Add in that Seattle, though indisputably the best team of 2018, will have to play without league MVP Breanna Stewart, who ruptured her Achilles in the EuroLeague championship game.

“When you have everybody back and you add a couple good players, that adds to the aura about a team,” Thibault said. “I told our players yesterday in our team meeting that you have to handle being the hunted. You have to understand that you’re getting everybody’s best shot, and that’s why we can’t look too far ahead to anything.”

But Thibault and the players know a return to the Finals is hardly preordained.

“I like having a target on our backs, because it makes us prepare that much harder during the training camp and for the season,” Cloud said.

For the third year, the Mystics will be anchored by Delle Donne, who was the league’s fifth-leading scorer last year (20.7 ppg). Toliver and Cloud make for a threatening backcourt duo on both ends of the floor, and Ariel Atkins and LaToya Sanders figure to round out the starting five until Meesseman acclimates back into the fold.

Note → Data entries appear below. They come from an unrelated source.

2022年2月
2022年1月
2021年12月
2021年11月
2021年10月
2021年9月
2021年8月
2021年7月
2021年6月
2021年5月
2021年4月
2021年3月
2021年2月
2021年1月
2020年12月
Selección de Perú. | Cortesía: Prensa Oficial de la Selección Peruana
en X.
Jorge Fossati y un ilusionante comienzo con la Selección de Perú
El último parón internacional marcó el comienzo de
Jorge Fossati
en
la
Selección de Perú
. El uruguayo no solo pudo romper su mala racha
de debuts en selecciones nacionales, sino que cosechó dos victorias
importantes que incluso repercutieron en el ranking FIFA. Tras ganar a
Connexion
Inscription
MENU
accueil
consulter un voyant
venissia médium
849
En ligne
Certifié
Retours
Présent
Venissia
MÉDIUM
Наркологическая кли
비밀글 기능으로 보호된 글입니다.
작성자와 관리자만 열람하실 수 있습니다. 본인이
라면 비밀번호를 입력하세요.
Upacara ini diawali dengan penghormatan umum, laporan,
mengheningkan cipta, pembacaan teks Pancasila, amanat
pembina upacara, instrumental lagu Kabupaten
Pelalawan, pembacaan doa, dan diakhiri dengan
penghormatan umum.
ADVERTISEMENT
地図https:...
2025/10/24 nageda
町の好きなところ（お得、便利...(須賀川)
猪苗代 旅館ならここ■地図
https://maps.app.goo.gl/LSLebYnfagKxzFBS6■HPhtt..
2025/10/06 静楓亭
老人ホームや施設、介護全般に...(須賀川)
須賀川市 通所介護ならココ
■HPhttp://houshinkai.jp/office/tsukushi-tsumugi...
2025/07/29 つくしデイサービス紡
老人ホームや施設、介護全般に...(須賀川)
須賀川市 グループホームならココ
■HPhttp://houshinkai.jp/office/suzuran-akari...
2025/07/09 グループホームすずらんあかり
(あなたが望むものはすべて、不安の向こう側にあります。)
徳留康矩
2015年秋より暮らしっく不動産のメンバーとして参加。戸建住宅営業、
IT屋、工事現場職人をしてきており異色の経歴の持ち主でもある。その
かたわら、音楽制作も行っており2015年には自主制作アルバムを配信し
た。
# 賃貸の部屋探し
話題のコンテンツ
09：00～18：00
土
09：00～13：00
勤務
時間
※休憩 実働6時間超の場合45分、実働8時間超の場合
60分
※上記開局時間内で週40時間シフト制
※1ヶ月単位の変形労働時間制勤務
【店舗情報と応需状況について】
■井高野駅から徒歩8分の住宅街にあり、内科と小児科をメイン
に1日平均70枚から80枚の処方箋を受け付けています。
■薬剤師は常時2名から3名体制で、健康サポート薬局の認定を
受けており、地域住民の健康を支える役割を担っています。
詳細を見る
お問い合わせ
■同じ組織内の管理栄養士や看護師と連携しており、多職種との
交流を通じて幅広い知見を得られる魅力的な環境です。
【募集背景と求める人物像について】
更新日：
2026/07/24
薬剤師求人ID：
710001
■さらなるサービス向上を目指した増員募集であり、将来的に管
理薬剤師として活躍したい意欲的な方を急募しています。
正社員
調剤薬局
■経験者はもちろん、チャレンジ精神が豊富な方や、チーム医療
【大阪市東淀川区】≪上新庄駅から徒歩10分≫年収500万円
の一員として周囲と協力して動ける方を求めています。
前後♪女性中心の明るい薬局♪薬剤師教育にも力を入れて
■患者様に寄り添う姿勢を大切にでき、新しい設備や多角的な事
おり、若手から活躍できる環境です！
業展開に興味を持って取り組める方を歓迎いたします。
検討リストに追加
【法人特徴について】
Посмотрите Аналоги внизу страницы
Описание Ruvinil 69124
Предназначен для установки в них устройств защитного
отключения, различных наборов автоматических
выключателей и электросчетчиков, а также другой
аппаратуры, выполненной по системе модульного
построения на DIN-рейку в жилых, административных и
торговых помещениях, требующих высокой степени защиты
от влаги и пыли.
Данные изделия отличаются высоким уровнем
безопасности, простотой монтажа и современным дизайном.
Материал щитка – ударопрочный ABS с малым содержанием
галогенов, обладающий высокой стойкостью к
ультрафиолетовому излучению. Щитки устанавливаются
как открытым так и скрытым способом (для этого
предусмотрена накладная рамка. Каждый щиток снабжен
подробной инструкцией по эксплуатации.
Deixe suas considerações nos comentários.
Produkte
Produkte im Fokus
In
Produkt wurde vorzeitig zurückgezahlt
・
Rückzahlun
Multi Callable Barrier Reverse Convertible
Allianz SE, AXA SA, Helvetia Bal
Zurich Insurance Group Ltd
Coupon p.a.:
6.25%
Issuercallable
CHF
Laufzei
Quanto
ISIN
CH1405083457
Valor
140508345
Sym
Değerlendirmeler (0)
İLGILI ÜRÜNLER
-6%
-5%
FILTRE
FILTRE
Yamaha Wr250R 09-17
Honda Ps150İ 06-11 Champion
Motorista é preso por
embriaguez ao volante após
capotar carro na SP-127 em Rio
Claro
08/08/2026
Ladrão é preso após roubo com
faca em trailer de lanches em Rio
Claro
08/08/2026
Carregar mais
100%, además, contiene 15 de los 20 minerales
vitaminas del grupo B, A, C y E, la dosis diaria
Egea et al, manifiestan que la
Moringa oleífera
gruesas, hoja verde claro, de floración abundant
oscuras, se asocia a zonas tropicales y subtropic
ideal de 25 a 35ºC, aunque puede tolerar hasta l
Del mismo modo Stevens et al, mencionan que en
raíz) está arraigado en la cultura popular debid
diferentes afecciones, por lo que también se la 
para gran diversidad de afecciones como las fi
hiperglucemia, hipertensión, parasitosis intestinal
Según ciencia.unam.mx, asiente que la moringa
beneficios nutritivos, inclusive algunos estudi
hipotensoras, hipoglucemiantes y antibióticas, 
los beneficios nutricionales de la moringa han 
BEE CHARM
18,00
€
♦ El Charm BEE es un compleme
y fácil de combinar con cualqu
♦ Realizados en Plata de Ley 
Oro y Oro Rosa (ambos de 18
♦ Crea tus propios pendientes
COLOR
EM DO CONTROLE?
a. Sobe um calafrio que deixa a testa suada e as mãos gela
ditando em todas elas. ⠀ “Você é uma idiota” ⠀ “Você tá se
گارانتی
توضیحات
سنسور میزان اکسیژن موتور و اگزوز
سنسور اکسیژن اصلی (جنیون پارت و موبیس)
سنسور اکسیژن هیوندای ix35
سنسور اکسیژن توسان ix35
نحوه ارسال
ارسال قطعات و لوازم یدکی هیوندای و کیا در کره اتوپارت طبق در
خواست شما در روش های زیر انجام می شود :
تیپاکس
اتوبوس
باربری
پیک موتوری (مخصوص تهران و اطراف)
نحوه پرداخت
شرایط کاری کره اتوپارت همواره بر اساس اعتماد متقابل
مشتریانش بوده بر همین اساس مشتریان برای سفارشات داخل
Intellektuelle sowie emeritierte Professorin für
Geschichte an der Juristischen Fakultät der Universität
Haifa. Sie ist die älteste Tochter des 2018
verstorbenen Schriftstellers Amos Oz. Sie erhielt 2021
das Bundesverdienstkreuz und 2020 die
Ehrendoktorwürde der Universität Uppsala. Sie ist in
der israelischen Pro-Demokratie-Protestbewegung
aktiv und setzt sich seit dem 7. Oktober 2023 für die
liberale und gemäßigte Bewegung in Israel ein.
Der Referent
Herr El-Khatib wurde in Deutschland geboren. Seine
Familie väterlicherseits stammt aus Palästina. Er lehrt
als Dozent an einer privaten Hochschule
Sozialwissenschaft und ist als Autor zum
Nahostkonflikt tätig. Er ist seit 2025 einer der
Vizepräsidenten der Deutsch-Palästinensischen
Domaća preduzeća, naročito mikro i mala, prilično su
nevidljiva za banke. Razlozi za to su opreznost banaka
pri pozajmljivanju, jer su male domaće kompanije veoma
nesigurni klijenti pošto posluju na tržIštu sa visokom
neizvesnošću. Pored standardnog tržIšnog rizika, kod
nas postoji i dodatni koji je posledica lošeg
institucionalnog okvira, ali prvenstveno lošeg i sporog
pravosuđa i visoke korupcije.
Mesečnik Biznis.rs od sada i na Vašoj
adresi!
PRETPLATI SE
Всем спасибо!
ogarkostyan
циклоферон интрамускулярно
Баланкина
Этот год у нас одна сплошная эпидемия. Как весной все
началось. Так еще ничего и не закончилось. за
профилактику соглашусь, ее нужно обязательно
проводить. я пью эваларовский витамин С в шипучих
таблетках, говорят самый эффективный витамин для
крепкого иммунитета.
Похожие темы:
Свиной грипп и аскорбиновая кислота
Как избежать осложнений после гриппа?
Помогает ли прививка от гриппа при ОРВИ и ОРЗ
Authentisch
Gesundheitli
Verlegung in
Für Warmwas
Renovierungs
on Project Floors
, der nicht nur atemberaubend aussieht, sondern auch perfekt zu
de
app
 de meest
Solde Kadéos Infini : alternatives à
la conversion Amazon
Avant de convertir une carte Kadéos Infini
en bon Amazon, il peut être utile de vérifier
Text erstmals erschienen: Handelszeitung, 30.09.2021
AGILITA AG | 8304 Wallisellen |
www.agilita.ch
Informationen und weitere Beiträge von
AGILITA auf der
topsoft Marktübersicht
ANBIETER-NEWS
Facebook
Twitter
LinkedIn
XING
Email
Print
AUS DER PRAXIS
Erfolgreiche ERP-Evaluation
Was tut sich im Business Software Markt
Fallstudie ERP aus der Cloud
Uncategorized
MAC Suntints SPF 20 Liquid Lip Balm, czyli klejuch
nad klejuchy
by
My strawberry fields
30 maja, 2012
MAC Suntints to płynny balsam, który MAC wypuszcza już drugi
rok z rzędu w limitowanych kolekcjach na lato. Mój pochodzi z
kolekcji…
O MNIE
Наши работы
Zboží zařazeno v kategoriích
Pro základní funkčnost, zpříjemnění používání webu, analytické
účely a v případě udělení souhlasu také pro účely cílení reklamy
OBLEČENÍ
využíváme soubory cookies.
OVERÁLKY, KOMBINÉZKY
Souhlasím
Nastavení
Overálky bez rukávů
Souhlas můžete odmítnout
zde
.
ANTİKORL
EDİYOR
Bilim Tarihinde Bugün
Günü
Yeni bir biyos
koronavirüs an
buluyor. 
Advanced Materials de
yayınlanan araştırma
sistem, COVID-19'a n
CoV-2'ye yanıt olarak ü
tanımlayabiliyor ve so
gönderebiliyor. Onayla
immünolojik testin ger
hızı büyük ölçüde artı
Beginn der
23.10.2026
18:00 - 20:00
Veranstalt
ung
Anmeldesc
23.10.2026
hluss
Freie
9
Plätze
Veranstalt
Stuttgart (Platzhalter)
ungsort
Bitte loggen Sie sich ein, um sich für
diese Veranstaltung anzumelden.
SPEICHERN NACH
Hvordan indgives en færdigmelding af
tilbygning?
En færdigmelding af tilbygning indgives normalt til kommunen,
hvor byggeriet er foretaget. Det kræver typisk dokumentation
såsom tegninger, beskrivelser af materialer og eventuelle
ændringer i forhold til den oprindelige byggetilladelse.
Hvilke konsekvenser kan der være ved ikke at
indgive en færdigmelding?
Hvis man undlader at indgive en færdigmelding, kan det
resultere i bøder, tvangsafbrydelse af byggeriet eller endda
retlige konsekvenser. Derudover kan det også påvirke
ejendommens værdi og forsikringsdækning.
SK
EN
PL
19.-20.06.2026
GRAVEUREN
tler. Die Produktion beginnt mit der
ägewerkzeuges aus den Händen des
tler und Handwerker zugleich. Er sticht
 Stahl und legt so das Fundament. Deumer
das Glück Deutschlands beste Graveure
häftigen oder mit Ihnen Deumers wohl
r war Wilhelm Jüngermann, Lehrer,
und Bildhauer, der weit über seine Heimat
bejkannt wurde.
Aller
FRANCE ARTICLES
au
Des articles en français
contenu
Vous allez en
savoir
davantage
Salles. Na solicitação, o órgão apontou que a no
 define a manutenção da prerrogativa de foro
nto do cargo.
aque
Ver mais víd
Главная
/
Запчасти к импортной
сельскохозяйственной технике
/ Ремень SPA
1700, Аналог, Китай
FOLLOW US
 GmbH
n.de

The Mystics are also excited to play in their new digs in Ward 8, the Entertainment and Sports Arena. After playing at the NBA-sized Capital One Arena for so long — and hopping around from George Washington University to George Mason for 2018 playoff games when Capital One underwent renovations — the 4,200-seat arena is ready for them after hosting the Capital City Go-Go’s debut season in the G League.

“We loved playing in Capital One, but the fans always seemed so far away,” Sanders said. “You couldn’t tell we had 5 to 8,000 fans at a game because everybody was so spread out. It’s important. They pulled out all the stops for us.”

The May 25 regular season opener is still a few weeks out, but Washington will play that game on the road at the Connecticut Sun. The Mystics then will christen their new arena June 1 against the Atlanta Dream — a rematch of the 2018 playoff semifinals.